‘No Union With Slavery,’ ‘God Armeth the Patriot’ and other flags of America are visiting the Revolution Museum
An exhibition of historic flags and documents brings the nation's often-contentious and violent history into view in time for the high days of the patriotic season.
The tattered 13-star flag that welcomes visitors to the Museum of the American Revolution’s new special exhibit, “Flags and Founding Documents, 1776-Today,” evokes the smell of gunpowder, the whistle and thud of musket balls, and the threadbare birth of a scrappy new nation.
The final flag, made during the nation’s Bicentennial, bears 56 stars — reflecting optimism that the nation would eventually embrace its imperial holdings around the world.

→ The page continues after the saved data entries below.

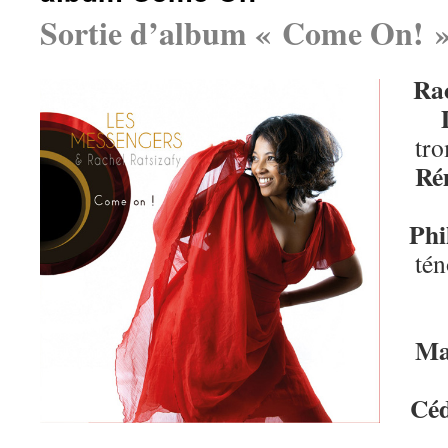
Sortie d’album « Come On! 
Rac
tro
Ré
Phi
tén
Ma
Céd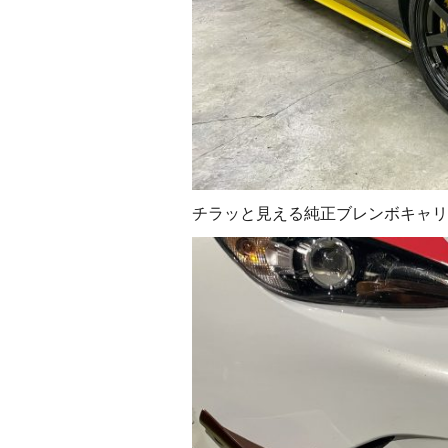
チラッと見える純正ブレンボキャリ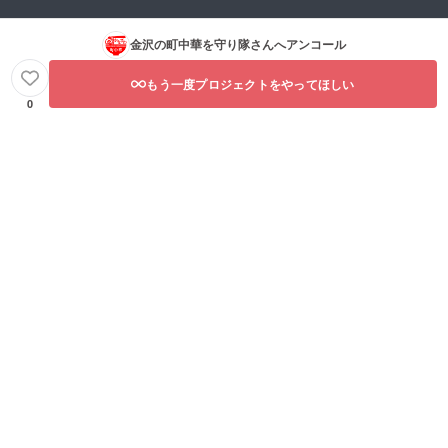
金沢の町中華を守り隊
さんへアンコール
もう一度プロジェクトをやってほしい
0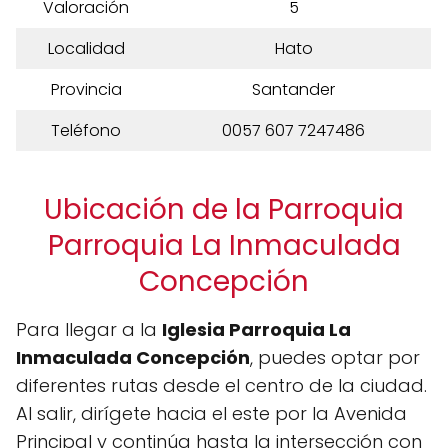
Valoración
5
Localidad
Hato
Provincia
Santander
Teléfono
0057 607 7247486
Ubicación de la Parroquia
Parroquia La Inmaculada
Concepción
Para llegar a la
Iglesia Parroquia La
Inmaculada Concepción
, puedes optar por
diferentes rutas desde el centro de la ciudad.
Al salir, dirígete hacia el este por la Avenida
Principal y continúa hasta la intersección con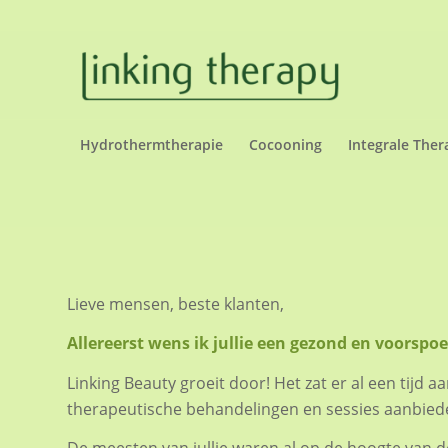
Hydrothermtherapie
Cocooning
Integrale Ther
Lieve mensen, beste klanten,
Allereerst wens ik jullie een gezond en voorspoe
Linking Beauty groeit door! Het zat er al een tijd
therapeutische behandelingen en sessies aanbied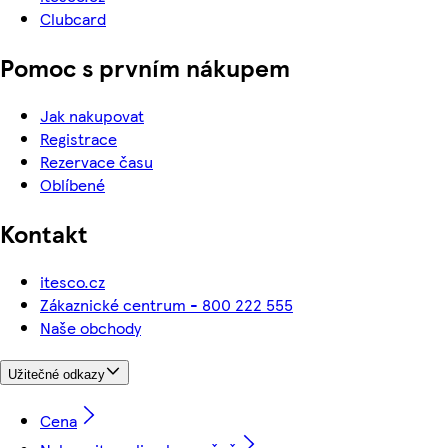
Clubcard
Pomoc s prvním nákupem
Jak nakupovat
Registrace
Rezervace času
Oblíbené
Kontakt
itesco.cz
Zákaznické centrum - 800 222 555
Naše obchody
Užitečné odkazy
Cena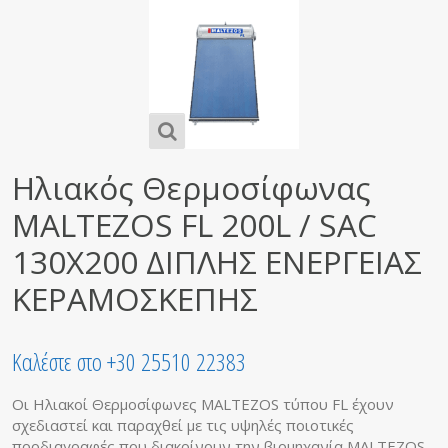
Ηλιακός Θερμοσίφωνας
MALTEZOS FL 200L / SAC
130X200 ΔΙΠΛΗΣ ΕΝΕΡΓΕΙΑΣ
ΚΕΡΑΜΟΣΚΕΠΗΣ
Καλέστε στο +30 25510 22383
Οι Ηλιακοί Θερμοσίφωνες MALTEZOS τύπου FL έχουν
σχεδιαστεί και παραχθεί με τις υψηλές ποιοτικές
προδιαγραφές που διακρίνουν την βιομηχανία MALTEZOS,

That, of course, hasn’t happened, nor has there been any great consensus in the territories or in the motherland to make it so.

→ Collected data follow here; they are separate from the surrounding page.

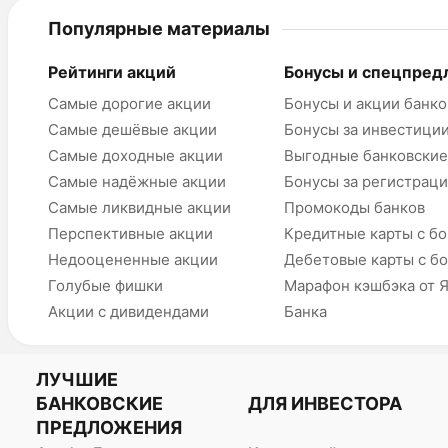
Популярные материалы
Рейтинги акций
Бонусы и спецпред
Самые дорогие акции
Бонусы и акции банко
Самые дешёвые акции
Бонусы за инвестици
Самые доходные акции
Выгодные банковские
Самые надёжные акции
Бонусы за регистрац
Самые ликвидные акции
Промокоды банков
Перспективные акции
Кредитные карты с б
Недооцененные акции
Дебетовые карты с б
Голубые фишки
Марафон кэшбэка от 
Акции с дивидендами
Банка
ЛУЧШИЕ
БАНКОВСКИЕ
ДЛЯ ИНВЕСТОРА
ПРЕДЛОЖЕНИЯ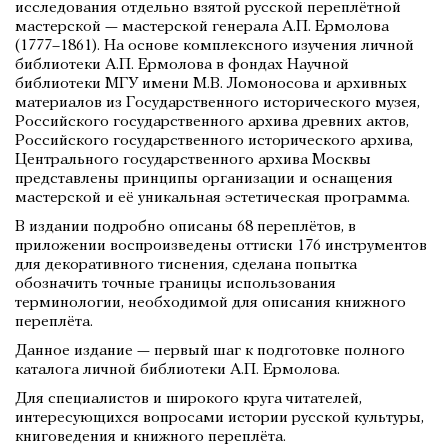
исследования отдельно взятой русской переплётной
мастерской — мастерской генерала А.П. Ермолова
(1777–1861). На основе комплексного изучения личной
библиотеки А.П. Ермолова в фондах Научной
библиотеки МГУ имени М.В. Ломоносова и архивных
материалов из Государственного исторического музея,
Российского государственного архива древних актов,
Российского государственного исторического архива,
Центрального государственного архива Москвы
представлены принципы организации и оснащения
мастерской и её уникальная эстетическая программа.
В издании подробно описаны 68 переплётов, в
приложении воспроизведены оттиски 176 инструментов
для декоративного тиснения, сделана попытка
обозначить точные границы использования
терминологии, необходимой для описания книжного
переплёта.
Данное издание — первый шаг к подготовке полного
каталога личной библиотеки А.П. Ермолова.
Для специалистов и широкого круга читателей,
интересующихся вопросами истории русской культуры,
книговедения и книжного переплёта.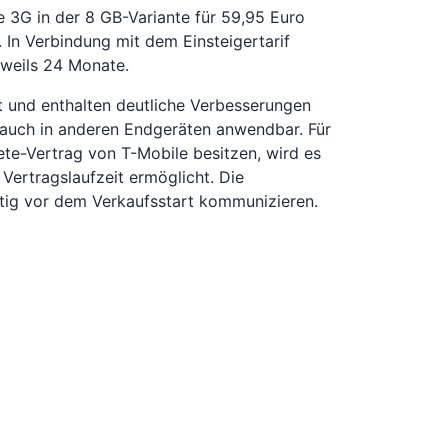
e 3G in der 8 GB-Variante für 59,95 Euro
. In Verbindung mit dem Einsteigertarif
eweils 24 Monate.
 und enthalten deutliche Verbesserungen
rt auch in anderen Endgeräten anwendbar. Für
te-Vertrag von T-Mobile besitzen, wird es
ertragslaufzeit ermöglicht. Die
itig vor dem Verkaufsstart kommunizieren.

Flags reflect the tension between dreams and realities, which the museum’s exhibition, opening Saturday for a run through Sept. 6, makes manifest.
The exhibition is just in time for the nation’s patriotic season, which kicks off on Monday, Flag Day.

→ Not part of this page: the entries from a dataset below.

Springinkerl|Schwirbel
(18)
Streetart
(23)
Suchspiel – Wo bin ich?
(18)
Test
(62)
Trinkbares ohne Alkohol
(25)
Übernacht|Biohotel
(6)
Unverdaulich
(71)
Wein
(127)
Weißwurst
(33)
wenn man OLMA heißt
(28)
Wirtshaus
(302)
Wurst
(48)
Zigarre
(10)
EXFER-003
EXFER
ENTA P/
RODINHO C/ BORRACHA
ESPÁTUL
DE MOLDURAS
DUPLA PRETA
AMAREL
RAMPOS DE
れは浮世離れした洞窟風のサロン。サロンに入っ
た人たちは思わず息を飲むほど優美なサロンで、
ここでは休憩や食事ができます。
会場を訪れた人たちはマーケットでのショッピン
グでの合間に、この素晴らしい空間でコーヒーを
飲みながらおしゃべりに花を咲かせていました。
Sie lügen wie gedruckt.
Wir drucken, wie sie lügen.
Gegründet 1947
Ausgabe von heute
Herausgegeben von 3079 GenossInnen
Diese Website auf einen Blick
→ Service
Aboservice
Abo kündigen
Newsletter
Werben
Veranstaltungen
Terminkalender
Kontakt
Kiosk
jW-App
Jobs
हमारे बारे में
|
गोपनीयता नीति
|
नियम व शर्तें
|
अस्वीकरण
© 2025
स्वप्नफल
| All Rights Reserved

The 13-star banner that opens the exhibit by calling to mind British men of war bombarding Fort McHenry in Baltimore, never flew there, may never have seen any battle at all, and could owe its tatters to moths and poor care.
Yes the flag inspires nostalgic dreaming: the dawn’s early light and all that.
But this is a history exhibition — 43 historic flags and 43 historic documents — so just around the corner is an 1861 abolitionist flag featuring stark black-and-white stripes and only 23 stars surrounding a swooping eagle in the corner, or “canton.” Beneath the eagle is written, “No Union With Slavery.” (This flag and virtually all others are on loan from York County collector Jeff Bridgman.)
“There’s 23 stars on here at a time when there were 34 states — 11 states are removed from its star count,” said Matthew Skic, the museum’s curator of exhibitions.
Those would be the states of the Confederacy.
“This is something that Lincoln was against, removing stars, because he wanted to keep the union together,” said Skic. “But flag makers didn’t necessarily listen to that. And this one is, of course, making a statement.”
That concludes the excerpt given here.